But beyond all this, why on earth are you carrying so many bags? That would stress me out -- though we're different humans with different lives, so I may be off-base here! Could you consolidate everything, so that everything has a place where it belongs? What if you carried a large Timbuk2 messenger bag, for instance? That's what I do (though I carry a medium); it has a spacious laptop sleeve, with enough room for me to keep my Mac plus a few larger file folders or other flat things that lack structural integrity. In the main compartment, I typically have space for a lunchbag (or in my case, a change of clothes for the gym), plus all the little things I'd keep in a purse (wallet, Advil, bandaids, pens, lotion, phone, etc), plus one flask (but usually not room for two). I use smaller bags or packing cubes for keeping a spare set of toiletries and underwear, gym clothes, etc, so I can just grab a cube with what I need and go in the morning. With this system, my hands are almost always free so I'm never juggling keys and drinks, etc. Partly this is because I don't own a car and take public transit everywhere, which requires a different kind of engagement with the world (like, I'm not ever going to have the space to put stuff down en route), but partly it's because I'm super scatterbrained and without a really air-tight system in which everything I carry with me day to day has a place it belongs, I'd lose things!

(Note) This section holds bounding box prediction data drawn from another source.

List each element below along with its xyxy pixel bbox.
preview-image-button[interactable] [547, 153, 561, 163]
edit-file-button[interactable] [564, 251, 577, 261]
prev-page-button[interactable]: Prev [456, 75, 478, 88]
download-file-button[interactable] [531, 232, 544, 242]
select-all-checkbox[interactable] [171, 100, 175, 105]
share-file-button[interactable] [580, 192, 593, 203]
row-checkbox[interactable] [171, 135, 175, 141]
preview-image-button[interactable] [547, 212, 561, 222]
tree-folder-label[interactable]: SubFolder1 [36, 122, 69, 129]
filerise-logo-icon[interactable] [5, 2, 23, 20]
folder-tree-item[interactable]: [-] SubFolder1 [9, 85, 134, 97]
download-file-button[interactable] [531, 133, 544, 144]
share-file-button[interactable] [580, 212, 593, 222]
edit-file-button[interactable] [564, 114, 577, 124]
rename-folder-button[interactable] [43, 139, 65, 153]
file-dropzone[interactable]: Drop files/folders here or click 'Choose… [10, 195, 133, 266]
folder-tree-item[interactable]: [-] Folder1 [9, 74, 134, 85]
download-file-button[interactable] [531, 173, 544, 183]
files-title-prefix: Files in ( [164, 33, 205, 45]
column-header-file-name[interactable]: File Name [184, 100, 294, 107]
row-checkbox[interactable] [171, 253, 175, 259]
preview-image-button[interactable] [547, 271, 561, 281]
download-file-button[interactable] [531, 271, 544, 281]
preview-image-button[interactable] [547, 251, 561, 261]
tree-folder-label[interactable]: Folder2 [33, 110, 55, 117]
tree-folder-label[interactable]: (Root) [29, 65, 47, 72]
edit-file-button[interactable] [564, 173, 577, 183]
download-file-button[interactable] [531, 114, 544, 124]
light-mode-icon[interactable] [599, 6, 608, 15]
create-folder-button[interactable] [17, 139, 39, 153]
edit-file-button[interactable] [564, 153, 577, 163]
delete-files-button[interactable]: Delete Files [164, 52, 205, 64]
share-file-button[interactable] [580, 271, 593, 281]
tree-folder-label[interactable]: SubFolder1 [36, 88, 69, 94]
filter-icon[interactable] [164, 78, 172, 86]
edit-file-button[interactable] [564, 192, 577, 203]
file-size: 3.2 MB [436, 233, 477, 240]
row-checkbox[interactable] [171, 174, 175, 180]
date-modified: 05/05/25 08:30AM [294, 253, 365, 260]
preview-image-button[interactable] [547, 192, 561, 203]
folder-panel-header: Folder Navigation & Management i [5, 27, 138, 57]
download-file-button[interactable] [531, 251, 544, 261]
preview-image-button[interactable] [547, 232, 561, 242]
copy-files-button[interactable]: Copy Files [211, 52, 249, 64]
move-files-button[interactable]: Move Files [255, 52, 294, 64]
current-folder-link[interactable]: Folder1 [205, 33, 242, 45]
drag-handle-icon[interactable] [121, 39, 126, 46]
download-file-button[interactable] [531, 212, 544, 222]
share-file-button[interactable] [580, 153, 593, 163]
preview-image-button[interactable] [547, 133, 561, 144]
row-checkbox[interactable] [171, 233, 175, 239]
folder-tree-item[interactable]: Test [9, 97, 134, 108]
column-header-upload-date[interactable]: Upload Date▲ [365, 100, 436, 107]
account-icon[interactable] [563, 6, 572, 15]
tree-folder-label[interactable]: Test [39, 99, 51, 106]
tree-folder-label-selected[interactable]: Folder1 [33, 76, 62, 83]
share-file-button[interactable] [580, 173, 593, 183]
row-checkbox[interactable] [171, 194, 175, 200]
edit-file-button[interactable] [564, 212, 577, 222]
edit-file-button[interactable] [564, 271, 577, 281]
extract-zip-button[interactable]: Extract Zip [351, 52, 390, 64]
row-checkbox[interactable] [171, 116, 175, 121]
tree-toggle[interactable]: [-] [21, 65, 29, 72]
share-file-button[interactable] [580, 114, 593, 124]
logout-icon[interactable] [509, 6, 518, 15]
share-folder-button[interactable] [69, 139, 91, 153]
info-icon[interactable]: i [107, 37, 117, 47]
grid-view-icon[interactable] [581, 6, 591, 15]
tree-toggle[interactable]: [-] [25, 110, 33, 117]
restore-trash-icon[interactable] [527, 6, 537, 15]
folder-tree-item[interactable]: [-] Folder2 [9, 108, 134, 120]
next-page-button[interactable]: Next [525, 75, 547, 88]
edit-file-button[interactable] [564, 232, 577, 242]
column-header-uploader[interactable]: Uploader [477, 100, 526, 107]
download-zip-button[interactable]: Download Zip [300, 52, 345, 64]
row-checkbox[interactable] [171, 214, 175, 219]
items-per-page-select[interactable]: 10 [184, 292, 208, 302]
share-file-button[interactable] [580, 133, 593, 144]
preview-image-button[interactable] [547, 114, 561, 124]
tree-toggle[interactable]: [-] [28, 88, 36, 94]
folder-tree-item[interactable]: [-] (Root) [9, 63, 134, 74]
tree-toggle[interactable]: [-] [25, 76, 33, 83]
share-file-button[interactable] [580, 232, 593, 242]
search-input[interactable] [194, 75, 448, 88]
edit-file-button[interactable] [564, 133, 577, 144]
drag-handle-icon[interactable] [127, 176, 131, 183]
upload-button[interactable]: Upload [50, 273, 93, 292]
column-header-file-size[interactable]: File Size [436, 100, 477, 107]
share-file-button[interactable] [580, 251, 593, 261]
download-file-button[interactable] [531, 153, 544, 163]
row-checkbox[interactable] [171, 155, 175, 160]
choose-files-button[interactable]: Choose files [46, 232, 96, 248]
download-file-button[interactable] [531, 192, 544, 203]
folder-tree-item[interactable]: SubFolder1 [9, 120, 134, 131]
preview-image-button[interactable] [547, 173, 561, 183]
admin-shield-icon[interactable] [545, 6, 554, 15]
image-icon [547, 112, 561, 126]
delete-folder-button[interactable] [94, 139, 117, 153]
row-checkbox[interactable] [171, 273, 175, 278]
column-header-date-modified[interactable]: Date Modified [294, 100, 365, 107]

So! Imagine you didn't have a car and take the bus to work, or ride a bike. What could you purchase (or what do you already own) to streamline your setup so that you always have free hands? This might seem like a silly exercise considering you do own a car, but navigating an unwieldy setup day after day is stressful! And just because you don't have to go very far (car to parking lot) doesn't mean it isn't a source of stress in your life!
posted by tapir-whorf at 6:07 PM on February 10 [1 favorite]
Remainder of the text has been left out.